LVMH, the Paris-based group that’s one of the world’s leading luxury goods conglomerates, reported record sales of 11.6 billion Euros (about $10.8 billion), a 35% increase over 1999. In watches and jewelry alone, the group posted sales of 614 million Euros ($572.5 million), surpassing the group’s 2000 target of 600 million. The group report specifically cited “the success of new products [such as] Alter Ego by TAG Heuer as well as best sellers such as Beluga by Ebel and Chronomaster by Zenith.”
Key events in 2000 for LVMH’s watch and jewelry division included the acquisition of Omas, one of the world’s leading luxury pen brands; establishment of LVMH’s Watch and Jewelry Division; and improvements in distribution.
The Swatch Group, headquartered in Biel, Switzerland, reported a record 4.263 billion Swiss francs (about $2.6 billion) in sales, the first time it had topped four billion. Overall, its sales—including finished watches, watch production, electronic systems, and corporate services—increased 17.6%.
The company’s sales of finished watches specifically grew 14.3% over 1999, propelled by what a company statement called the “driving force” of its several luxury watches—including Blancpain, Breguet, and Omega—which grew more than 30%. The group also added another top luxury brand, Germany’s Glashütte-Original, at the end of 2000.

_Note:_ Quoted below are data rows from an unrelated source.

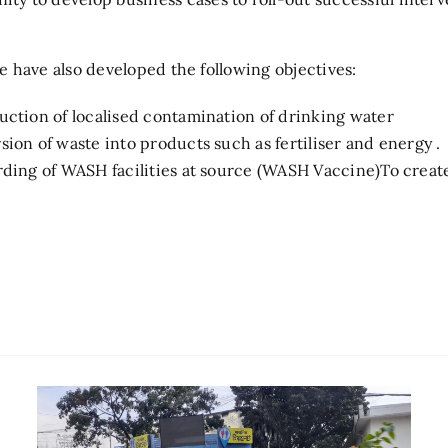
 have also developed the following objectives:
duction of localised contamination of drinking water
sion of waste into products such as fertiliser and energy .
uarding of WASH facilities at source (WASH Vaccine)To crea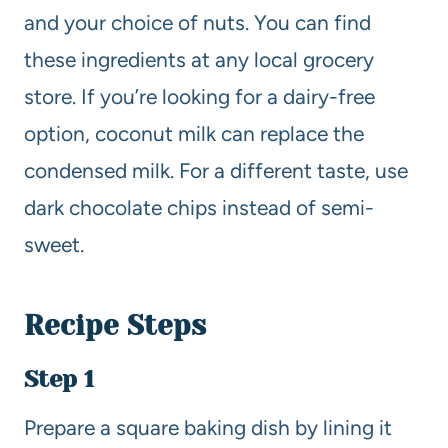
and your choice of nuts. You can find
these ingredients at any local grocery
store. If you’re looking for a dairy-free
option, coconut milk can replace the
condensed milk. For a different taste, use
dark chocolate chips instead of semi-
sweet.
Recipe Steps
Step 1
Prepare a square baking dish by lining it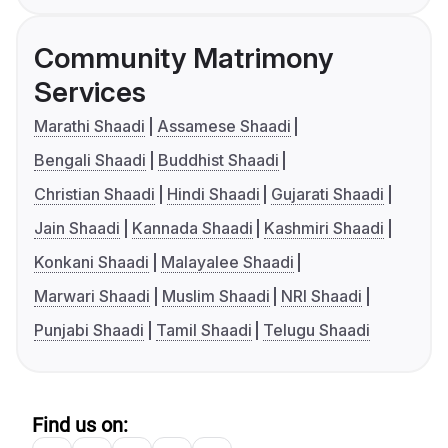
Community Matrimony
Services
Marathi Shaadi
Assamese Shaadi
Bengali Shaadi
Buddhist Shaadi
Christian Shaadi
Hindi Shaadi
Gujarati Shaadi
Jain Shaadi
Kannada Shaadi
Kashmiri Shaadi
Konkani Shaadi
Malayalee Shaadi
Marwari Shaadi
Muslim Shaadi
NRI Shaadi
Punjabi Shaadi
Tamil Shaadi
Telugu Shaadi
Find us on: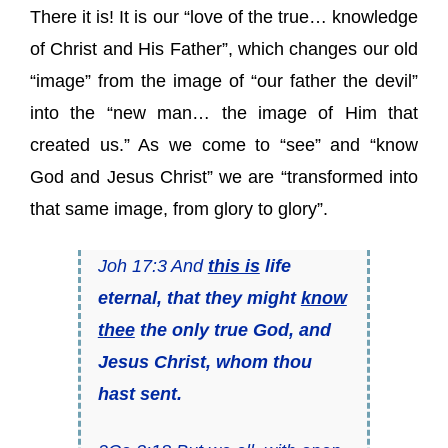
There it is! It is our “love of the true… knowledge
of Christ and His Father”, which changes our old
“image” from the image of “our father the devil”
into the “new man… the image of Him that
created us.” As we come to “see” and “know
God and Jesus Christ” we are “transformed into
that same image, from glory to glory”.
Joh 17:3 And
this is
life
eternal, that they might
know
thee
the only true God, and
Jesus Christ, whom thou
hast sent.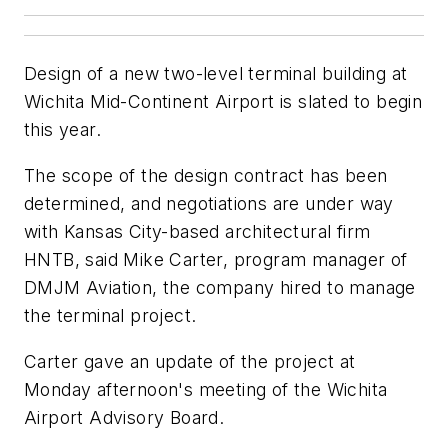
Design of a new two-level terminal building at
Wichita Mid-Continent Airport is slated to begin
this year.
The scope of the design contract has been
determined, and negotiations are under way
with Kansas City-based architectural firm
HNTB, said Mike Carter, program manager of
DMJM Aviation, the company hired to manage
the terminal project.
Carter gave an update of the project at
Monday afternoon's meeting of the Wichita
Airport Advisory Board.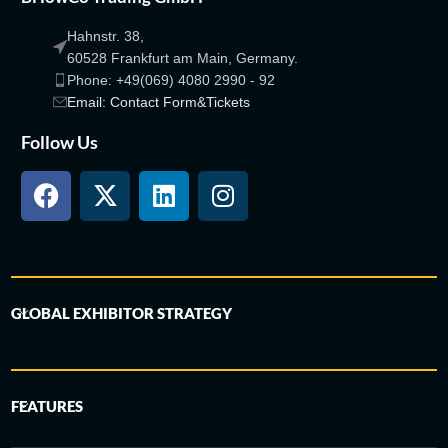
Hahnstr. 38,
60528 Frankfurt am Main, Germany.
Phone: +49(069) 4080 2990 - 92
Email: Contact Form&Tickets
Follow Us
GLOBAL EXHIBITOR STRATEGY
FEATURES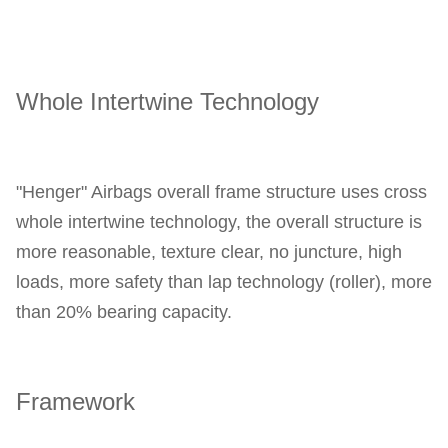
Whole Intertwine Technology
"Henger" Airbags overall frame structure uses cross 
whole intertwine technology, the overall structure is 
more reasonable, texture clear, no juncture, high 
loads, more safety than lap technology (roller), more 
than 20% bearing capacity.
Framework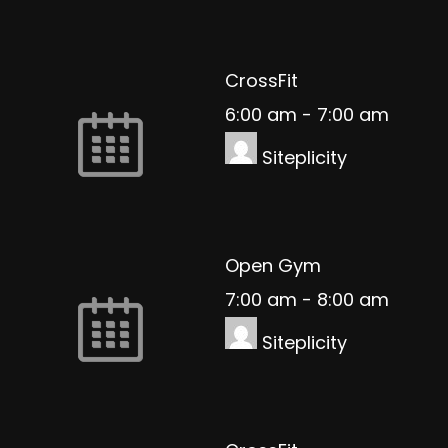
CrossFit
6:00 am
-
7:00 am
Siteplicity
Open Gym
7:00 am
-
8:00 am
Siteplicity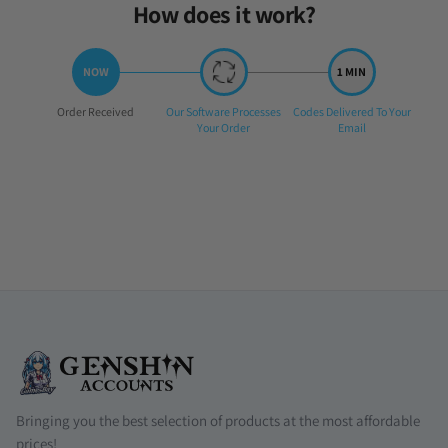
How does it work?
Step
Step
Step
Order Received
Our Software Processes
Codes Delivered To Your
1:
2:
3:
Your Order
Email
Bringing you the best selection of products at the most affordable
prices!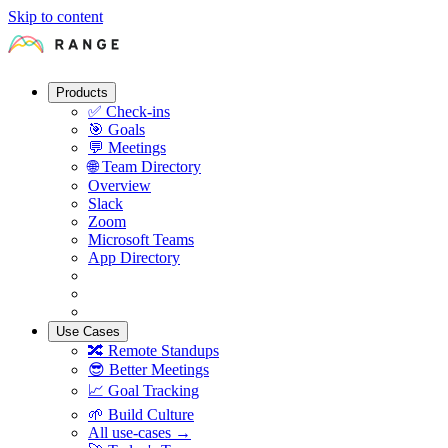
Skip to content
Products
✅
Check-ins
🎯
Goals
💬
Meetings
🌐
Team Directory
Overview
Slack
Zoom
Microsoft Teams
App Directory
Use Cases
🔀
Remote Standups
😎
Better Meetings
📈
Goal Tracking
🌱
Build Culture
All use-cases →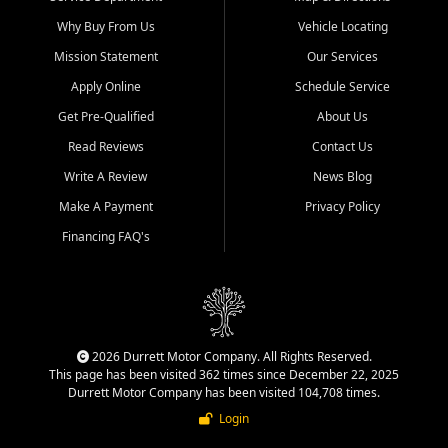
Why Buy From Us
Vehicle Locating
Mission Statement
Our Services
Apply Online
Schedule Service
Get Pre-Qualified
About Us
Read Reviews
Contact Us
Write A Review
News Blog
Make A Payment
Privacy Policy
Financing FAQ's
2026 Durrett Motor Company. All Rights Reserved.
This page has been visited 362 times since December 22, 2025
Durrett Motor Company has been visited 104,708 times.
Login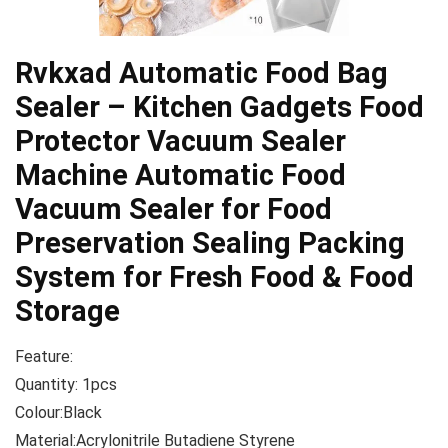
Rvkxad Automatic Food Bag
Sealer – Kitchen Gadgets Food
Protector Vacuum Sealer
Machine Automatic Food
Vacuum Sealer for Food
Preservation Sealing Packing
System for Fresh Food & Food
Storage
Feature:
Quantity: 1pcs
Colour:Black
Material:Acrylonitrile Butadiene Styrene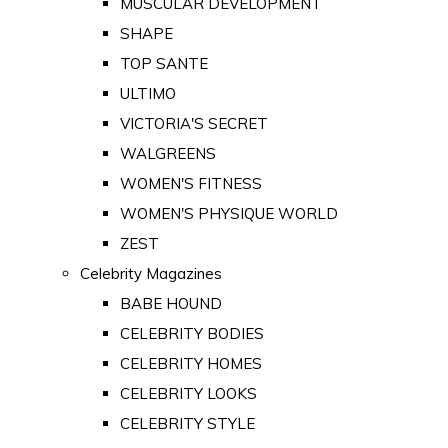
MUSCULAR DEVELOPMENT
SHAPE
TOP SANTE
ULTIMO
VICTORIA'S SECRET
WALGREENS
WOMEN'S FITNESS
WOMEN'S PHYSIQUE WORLD
ZEST
Celebrity Magazines
BABE HOUND
CELEBRITY BODIES
CELEBRITY HOMES
CELEBRITY LOOKS
CELEBRITY STYLE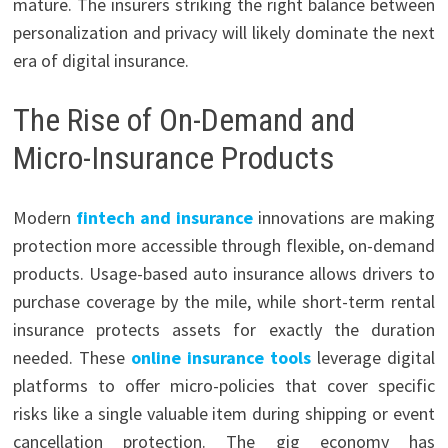
mature. The insurers striking the right balance between
personalization and privacy will likely dominate the next
era of digital insurance.
The Rise of On-Demand and
Micro-Insurance Products
Modern
fintech and insurance
innovations are making
protection more accessible through flexible, on-demand
products. Usage-based auto insurance allows drivers to
purchase coverage by the mile, while short-term rental
insurance protects assets for exactly the duration
needed. These
online insurance tools
leverage digital
platforms to offer micro-policies that cover specific
risks like a single valuable item during shipping or event
cancellation protection. The gig economy has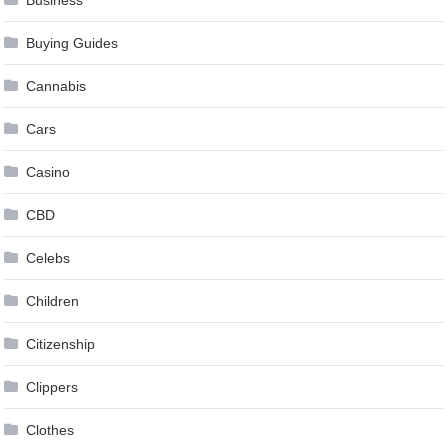
Buying Guides
Cannabis
Cars
Casino
CBD
Celebs
Children
Citizenship
Clippers
Clothes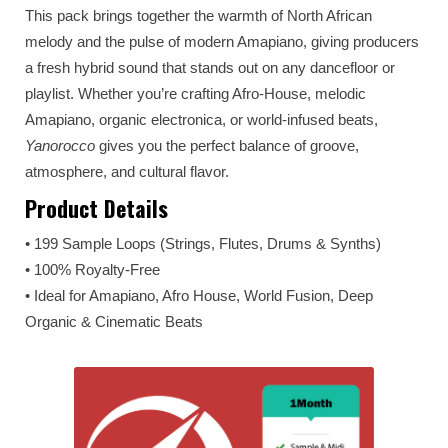
This pack brings together the warmth of North African
melody and the pulse of modern Amapiano, giving producers
a fresh hybrid sound that stands out on any dancefloor or
playlist. Whether you’re crafting Afro-House, melodic
Amapiano, organic electronica, or world-infused beats,
Yanorocco
gives you the perfect balance of groove,
atmosphere, and cultural flavor.
Product Details
• 199 Sample Loops (Strings, Flutes, Drums & Synths)
• 100% Royalty-Free
• Ideal for Amapiano, Afro House, World Fusion, Deep
Organic & Cinematic Beats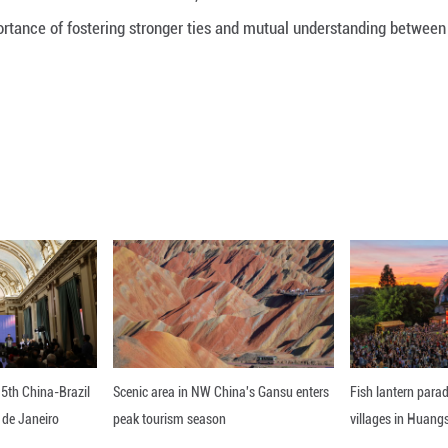
Loaded
:
22.77%
er, Editor in Chief of the CUMHURİYET Website, descr
nt and the importance of fostering stronger ties 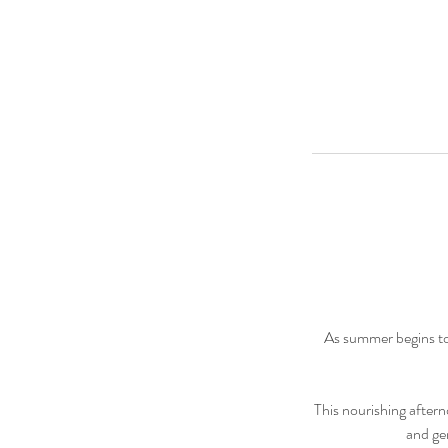
As summer begins to
This nourishing aftern
and ge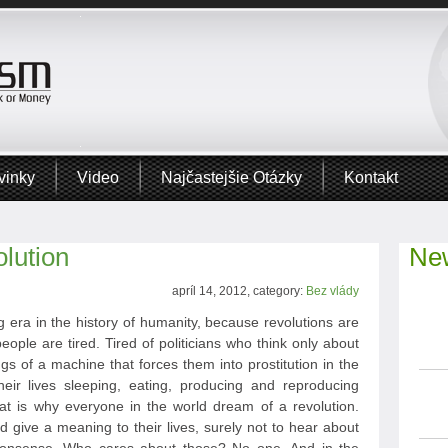
vinky
Video
Najčastejšie Otázky
Kontakt
lution
New
apríl 14, 2012, category:
Bez vlády
 era in the history of humanity, because revolutions are
eople are tired. Tired of politicians who think only about
ngs of a machine that forces them into prostitution in the
heir lives sleeping, eating, producing and reproducing
hat is why everyone in the world dream of a revolution.
give a meaning to their lives, surely not to hear about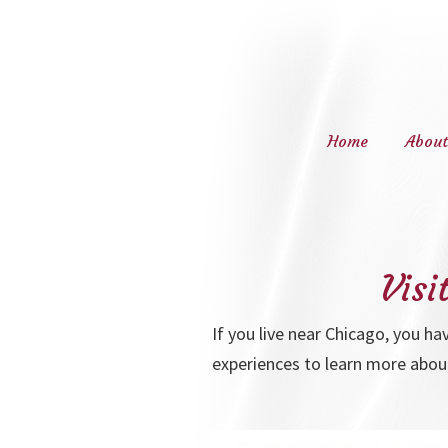
Home
About
Navigation
Visi
If you live near Chicago, you ha
experiences to learn more abou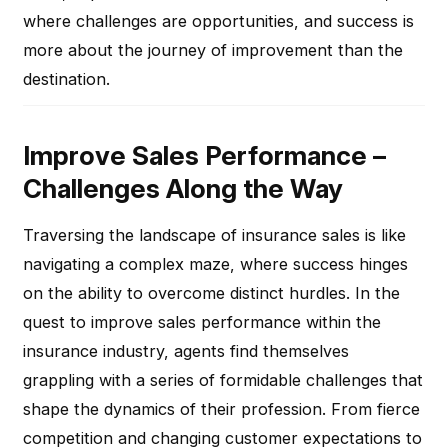
where challenges are opportunities, and success is
more about the journey of improvement than the
destination.
Improve Sales Performance –
Challenges Along the Way
Traversing the landscape of insurance sales is like
navigating a complex maze, where success hinges
on the ability to overcome distinct hurdles. In the
quest to improve sales performance within the
insurance industry, agents find themselves
grappling with a series of formidable challenges that
shape the dynamics of their profession. From fierce
competition and changing customer expectations to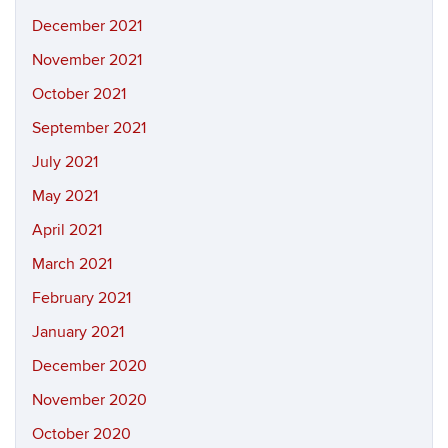
December 2021
November 2021
October 2021
September 2021
July 2021
May 2021
April 2021
March 2021
February 2021
January 2021
December 2020
November 2020
October 2020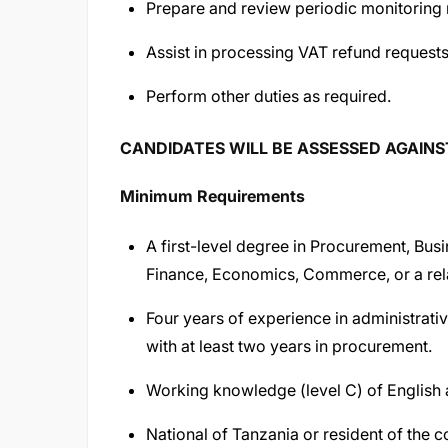
Prepare and review periodic monitoring 
Assist in processing VAT refund requests
Perform other duties as required.
CANDIDATES WILL BE ASSESSED AGAIN
Minimum Requirements
A first-level degree in Procurement, Busi
Finance, Economics, Commerce, or a relat
Four years of experience in administrat
with at least two years in procurement.
Working knowledge (level C) of English 
National of Tanzania or resident of the c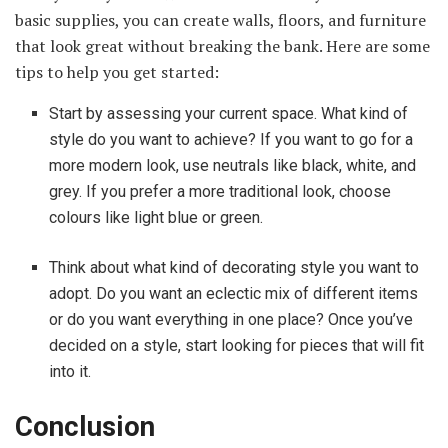
basic supplies, you can create walls, floors, and furniture
that look great without breaking the bank. Here are some
tips to help you get started:
Start by assessing your current space. What kind of
style do you want to achieve? If you want to go for a
more modern look, use neutrals like black, white, and
grey. If you prefer a more traditional look, choose
colours like light blue or green.
Think about what kind of decorating style you want to
adopt. Do you want an eclectic mix of different items
or do you want everything in one place? Once you’ve
decided on a style, start looking for pieces that will fit
into it.
Conclusion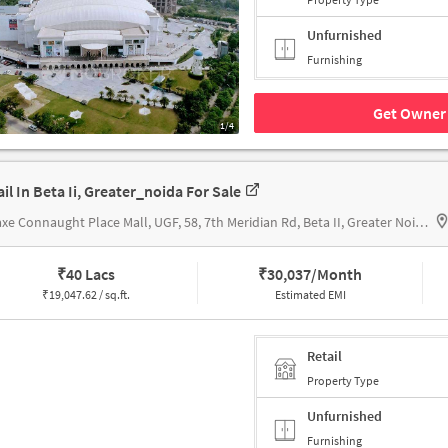
Unfurnished
Furnishing
Get Owner 
1/4
ail In Beta Ii, Greater_noida For Sale
Omaxe Connaught Place Mall, UGF, 58, 7th Meridian Rd, Beta II, Greater Noida, Uttar Pradesh 201310, OMAXE CONNAUGHT PLACE MALL
₹
40 Lacs
₹
30,037/Month
₹
19,047.62 / sq.ft.
Estimated EMI
Retail
Property Type
Unfurnished
Furnishing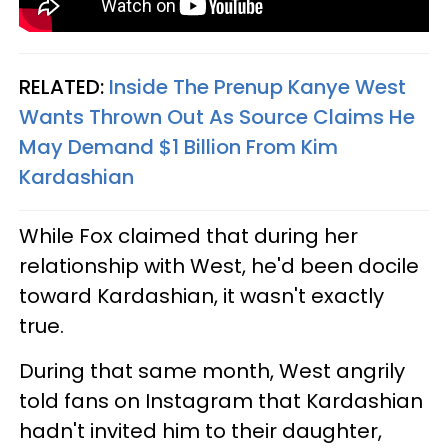
RELATED:
Inside The Prenup Kanye West
Wants Thrown Out As Source Claims He
May Demand $1 Billion From Kim
Kardashian
While Fox claimed that during her
relationship with West, he'd been docile
toward Kardashian, it wasn't exactly
true.
During that same month, West angrily
told fans on Instagram that Kardashian
hadn't invited him to their daughter,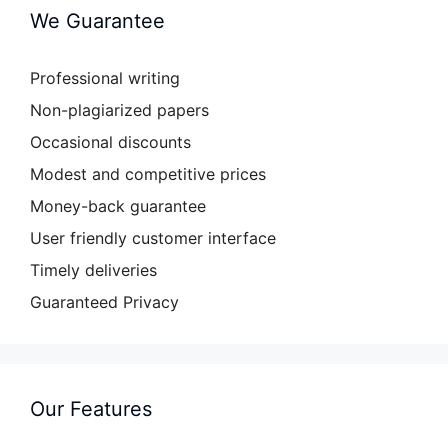
We Guarantee
Professional writing
Non-plagiarized papers
Occasional discounts
Modest and competitive prices
Money-back guarantee
User friendly customer interface
Timely deliveries
Guaranteed Privacy
Our Features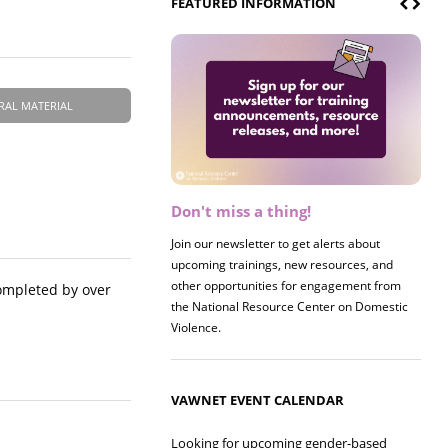
FEATURED INFORMATION
RAL MATERIAL
Don't miss a thing!
Register now! 2026 Policy &
Research Briefing
Join our newsletter to get alerts about
upcoming trainings, new resources, and
Join us on 8/27 for our annual Policy &
other opportunities for engagement from
Research Briefing! This year's session will
ompleted by over
the National Resource Center on Domestic
examine the intersections of substance use
Violence.
and safe housing for survivors.
VAWNET EVENT CALENDAR
Looking for upcoming gender-based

“All brands showed excellent growth, with the continued marked success of Omega deserving special mention,” says the report. The middle-range segment also showed double-digit growth, with Tissot producing “especially good results.”
The Swatch Group attributed its record year to rising consumer confidence in Europe, the “rapid recovery” of Asian markets, a “flourishing U.S. economy,” and the group’s “reinforced position in all markets.”